Applying StatXact® 9 New Methods

1. Tests for Two Ordered Correlated Multinomials

StatXact 9 example - Wilcoxon Rank Sum, Normal Scores, Savage Scores and Permutation tests with general scores for correlated data.

The data is gathered on two multinomial populations. For each population the response categories are ordered. Each population can have multiple clusters but no cluster is shared by both of the populations. We adopt the exponential family model in Heagerty and Zeger (1996) and conditional analysis suggested by Corcoran et.al.(2001) and make the following assumptions:

1. Exchangeability between observations within cluster

2. Three way and higher association parameters are assumed to be zero

3. Assume cluster independence

Wilcoxon Rank Sum test

We illustrate the use of the Wilcoxon Rank Sum test for two ordered correlated multinomial distributions by considering partial data from Miller and Landis (1991). The data comes from a randomized study which compares an investigative drug to a placebo in relieving the symptoms pain and spasms.

The investigators treated and evaluated patients on three levels of response: worse or no change, slight improvement, and more improvement or cured which are coded as 0,1 and 2 respectively. Investigators are treated as clusters, placebo will be represented as 0 and drug as 1.

The test is run on the data with the following output generated:

StatXact® gives the summary of the test statistic as well as the observed test statistic. One-sided left tailed exact p-value is 0.1793 indicating that at 5% level of significance the null hypothesis of no association will be accepted.

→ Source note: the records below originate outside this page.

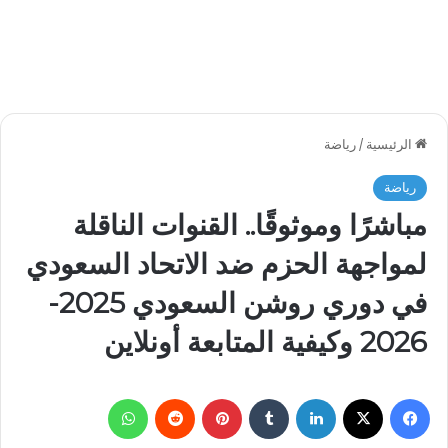
الرئيسية
/
رياضة
رياضة
مباشرًا وموثوقًا.. القنوات الناقلة
لمواجهة الحزم ضد الاتحاد السعودي
في دوري روشن السعودي 2025-
2026 وكيفية المتابعة أونلاين
فيسبوك
‫X
لينكدإن
بينتيريست
واتساب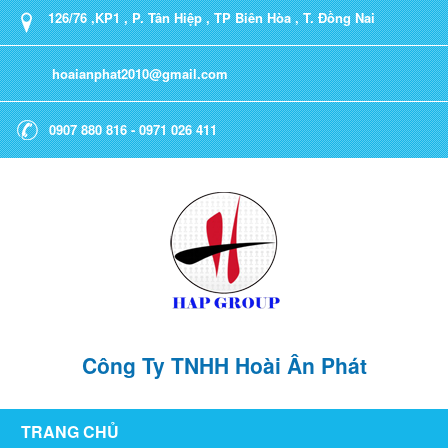
126/76 ,KP1 , P. Tân Hiệp , TP Biên Hòa , T. Đồng Nai
hoaianphat2010@gmail.com
0907 880 816 - 0971 026 411
Công Ty TNHH Hoài Ân Phát
TRANG CHỦ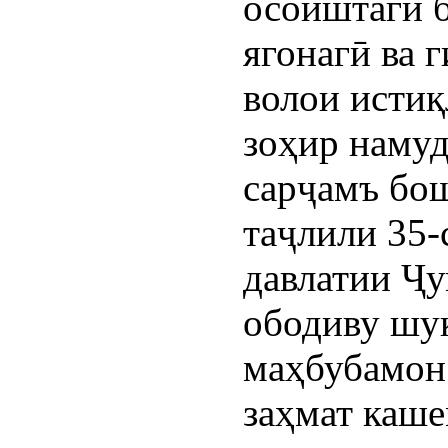
осоиштагӣ б
ягонагӣ ва
волои истиқ
зоҳир намуд
сарҷамъ бош
таҷлили 35-
давлатии Ҷ
ободиву шу
маҳбубамон
заҳмат каше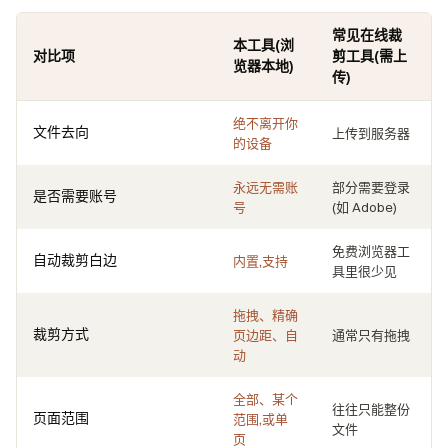
常见在线裁
本工具(浏
对比项
剪工具(需上
览器本地)
传)
绝不离开你
文件去向
上传到服务器
的设备
永远无需账
部分需要登录
是否需要账号
号
(如 Adobe)
免费浏览器工
自动裁剪白边
内置,支持
具里很少见
拖拽、精确
裁剪方式
页边距、自
通常只有拖拽
动
全部、某个
往往只能整份
页面范围
范围,或单
文件
页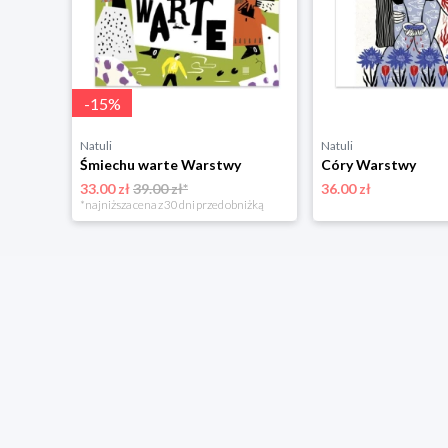
-
15
%
Natuli
Natuli
Śmiechu warte Warstwy
Córy Warstwy
33.00 zł
39.00 zł*
36.00 zł
*najniższa cena z 30 dni przed obniżką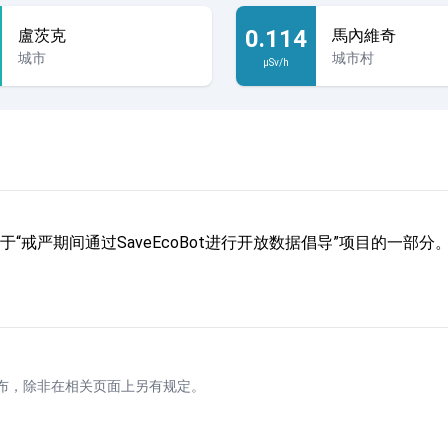
0.114
盧茨克
馬內維奇
城市
城市村
µSv/h
“戒严期间通过SaveEcoBot进行开放数据倡导”项目的一
布，除非在相关页面上另有规定。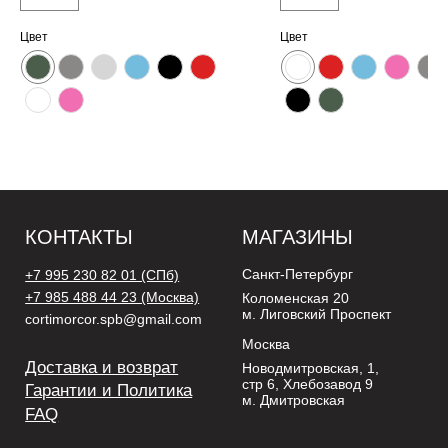
Цвет
Цвет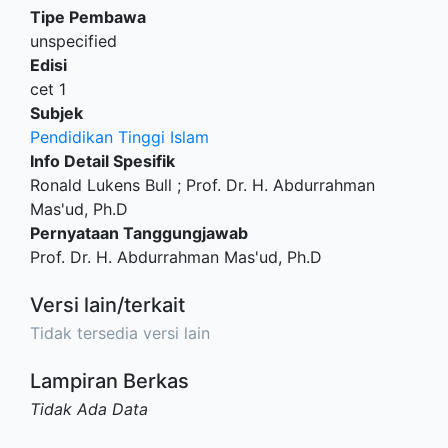
Tipe Pembawa
unspecified
Edisi
cet 1
Subjek
Pendidikan Tinggi Islam
Info Detail Spesifik
Ronald Lukens Bull ; Prof. Dr. H. Abdurrahman
Mas'ud, Ph.D
Pernyataan Tanggungjawab
Prof. Dr. H. Abdurrahman Mas'ud, Ph.D
Versi lain/terkait
Tidak tersedia versi lain
Lampiran Berkas
Tidak Ada Data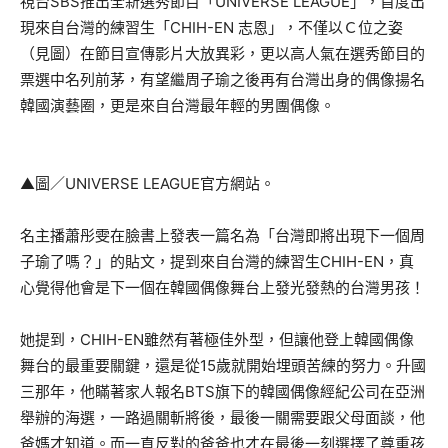
視台SBS推出全新選秀節目「UNIVERSE LEAGUE」，首度出
現來自台灣的練習生「CHIH-EN 志恩」，不僅以Ｃ位之姿
（見圖）在節目宣傳影片大放異彩，更以高人氣在選秀節目的
票選中名列前茅，有望繼周子瑜之後再有台灣出身的偶像揚名
韓國演藝圈，更是來自台灣最年輕的男團偶像。
▲圖／UNIVERSE LEAGUE官方網站。
名主播蕭彤雯在臉書上發表一篇名為「台灣即將出現下一個周
子瑜了嗎？」的貼文，提到來自台灣的練習生CHIH-EN，真
心覺得他會是下一個在韓國偶像舞台上發光發熱的台灣男孩！
她提到，CHIH-EN雖然有著極佳外型，但讓他登上韓國偶像
舞台的最重要關鍵，還是從15歲就開始埋頭苦練的努力。升國
三那年，他瞞著家人報名BTS旗下的韓國偶像經紀公司在亞洲
舉辦的海選，一路過關斬將後，最後一關需要跟父母面談，他
爸媽才知道。而一直反對的爸爸也才在最後一刻選擇了尊重孩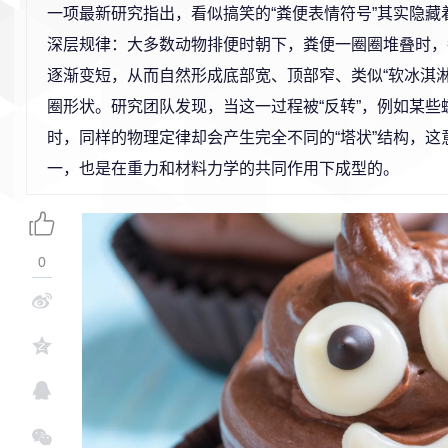
一项最新研究指出，看似搞笑的“粪便表情符号”其实隐藏
深层规律：大多数动物排便时朝下，粪便一圈圈堆叠时，
逐渐变短，从而自然形成底部宽、顶部窄、类似“软冰淇淋
圈形状。研究团队发现，当这一过程被“反转”，例如某些
时，同样的物理定律却会产生完全不同的“塔状”结构，
一，也是在重力和材料力学的共同作用下成型的。
0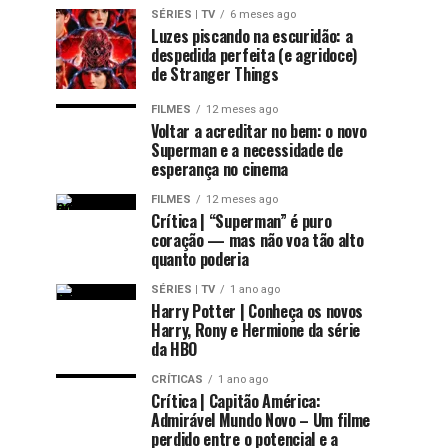
SÉRIES | TV
6 meses ago
Luzes piscando na escuridão: a
despedida perfeita (e agridoce)
de Stranger Things
FILMES
12 meses ago
Voltar a acreditar no bem: o novo
Superman e a necessidade de
esperança no cinema
FILMES
12 meses ago
Crítica | “Superman” é puro
coração — mas não voa tão alto
quanto poderia
SÉRIES | TV
1 ano ago
Harry Potter | Conheça os novos
Harry, Rony e Hermione da série
da HBO
CRÍTICAS
1 ano ago
Crítica | Capitão América:
Admirável Mundo Novo – Um filme
perdido entre o potencial e a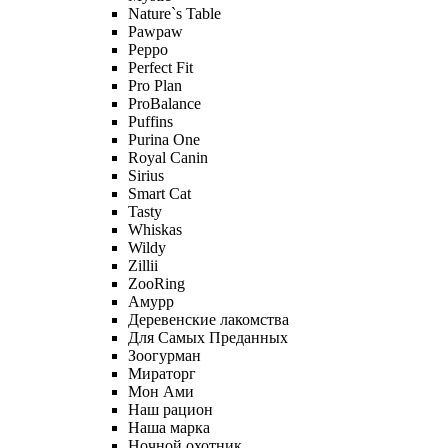
Nature`s Table
Pawpaw
Peppo
Perfect Fit
Pro Plan
ProBalance
Puffins
Purina One
Royal Canin
Sirius
Smart Cat
Tasty
Whiskas
Wildy
Zillii
ZooRing
Амурр
Деревенские лакомства
Для Самых Преданных
Зоогурман
Мираторг
Мон Ами
Наш рацион
Наша марка
Ночной охотник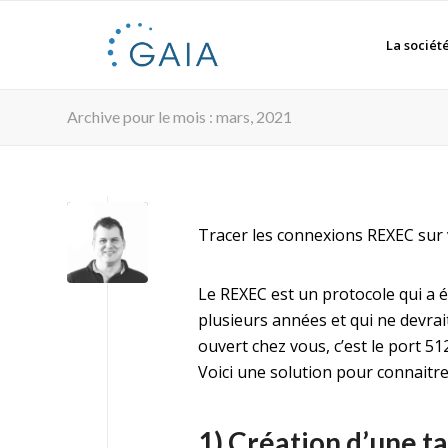
La sociét
Archive pour le mois : mars, 2021
Tracer les connexions REXEC sur 
Le REXEC est un protocole qui a é
plusieurs années et qui ne devrait 
ouvert chez vous, c’est le port 512
Voici une solution pour connaitr
1) Création d’une ta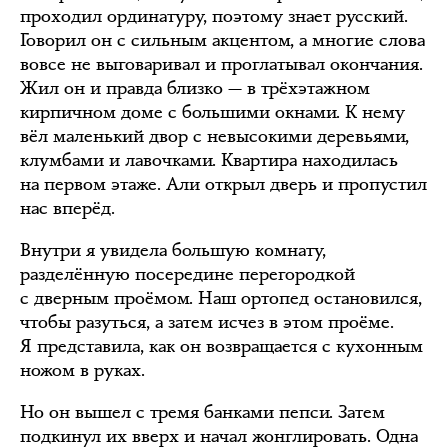
проходил ординатуру, поэтому знает русский.
Говорил он с сильным акцентом, а многие слова
вовсе не выговаривал и проглатывал окончания.
Жил он и правда близко — в трёхэтажном
кирпичном доме с большими окнами. К нему
вёл маленький двор с невысокими деревьями,
клумбами и лавочками. Квартира находилась
на первом этаже. Али открыл дверь и пропустил
нас вперёд.
Внутри я увидела большую комнату,
разделённую посередине перегородкой
с дверным проёмом. Наш ортопед остановился,
чтобы разуться, а затем исчез в этом проёме.
Я представила, как он возвращается с кухонным
ножом в руках.
Но он вышел с тремя банками пепси. Затем
подкинул их вверх и начал жонглировать. Одна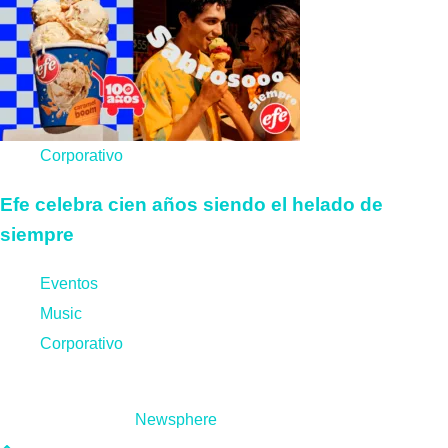
Corporativo
Efe celebra cien años siendo el helado de
siempre
Eventos
Music
Corporativo
Copyright ComunidadRumbera.net © Todos los derechos
reservados 2026.
|
Newsphere
por AF themes.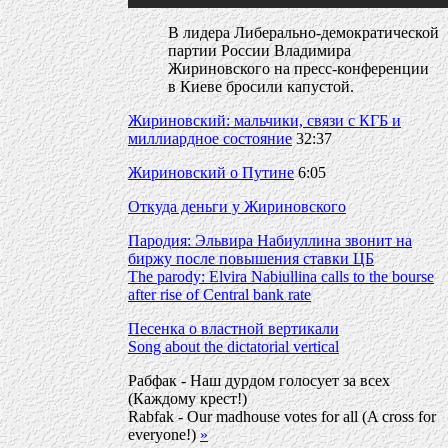
В лидера Либерально-демократической
партии России Владимира
Жириновского на пресс-конференции
в Киеве бросили капустой.
Жириновский: мальчики, связи с КГБ и
миллиардное состояние
32:37
Жириновский о Путине
6:05
Откуда деньги у Жириновского
Пародия: Эльвира Набиуллина звонит на
биржу после повышения ставки ЦБ
The parody: Elvira Nabiullina calls to the bourse
after rise of Central bank rate
Песенка о властной вертикали
Song about the dictatorial vertical
Рабфак - Наш дурдом голосует за всех
(Каждому крест!)
Rabfak - Our madhouse votes for all (A cross for
everyone!)
»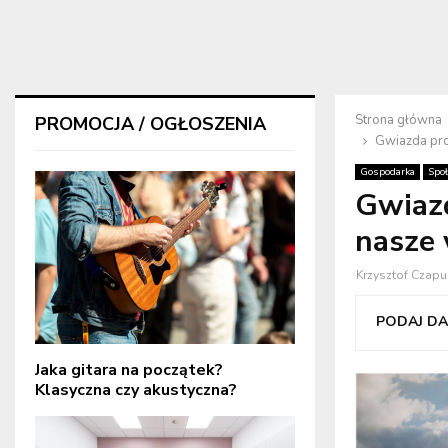
Strona główna
PROMOCJA / OGŁOSZENIA
Gwiazda pro
Gospodarka
Spo
Gwiaz
nasze
Krzysztof Czapu
PODAJ DAL
Jaka gitara na początek?
Klasyczna czy akustyczna?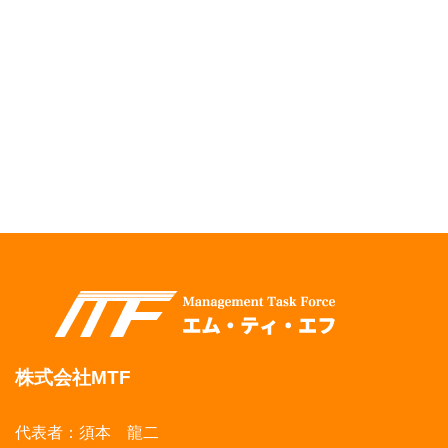
株式会社MTF
代表者：須本 龍二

StatXact also provides exact 2*1-sided p-value which is 0.3586 for right tailed alternative in this example. Exact P-value for two- sided alternative is also provided which is 0.3595. StatXact builds the exact distribution of the test statistic. The probability that the test statistic value is equal to the observed value is called the point probability which in this example is 0.01194.

2. Exact Designs added to Power and Sample Size menu

Non-inferiority, Superiority and Equivalence tests for ratio of two binomial proportions have been added in this version.

To illustrate the exact design for non-inferiority for ratio of two binomial populations, consider data by Chan (1998) involving childhood nephroblastoma. The standard treatment is nephrectomy followed by post-operative radiotherapy. The experimental treatment is pre-operative chemotherapy to reduce the tumor mass, then nephrectomy.

Suppose we’re interested in computing power for the exact non-inferiority design for ratio of proportions. Upon entering the values in the power and sample size dialog box, clicking ‘Compute Power’ gives the output:

he exact power is computed as 99.73%.
You will also see maximum attained α is 0.0247.

References

Chan ISF (1998). Exact tests of equivalence and efficacy with a non-zero lower bound for comparative studies. Statistics in Medicine 17:1403-1413.

Corcoran C, Ryan L, Senchaudhuri P, Mehta C, Patel N, Molenberghs G. (2001). An exact trend test for correlated data. Biometrics 57:941-948.

Heagerty PJ, Zeger SL (1996). Marginal regression models for clustered ordinal measurements. Journal of the American Statistical Association 91(435):1024-1036.

Krall JM, Uthoff VA, Harley JB. (1975). A step-up procedure for selecting variables associated with survival data. Biometrics 31: 49-57.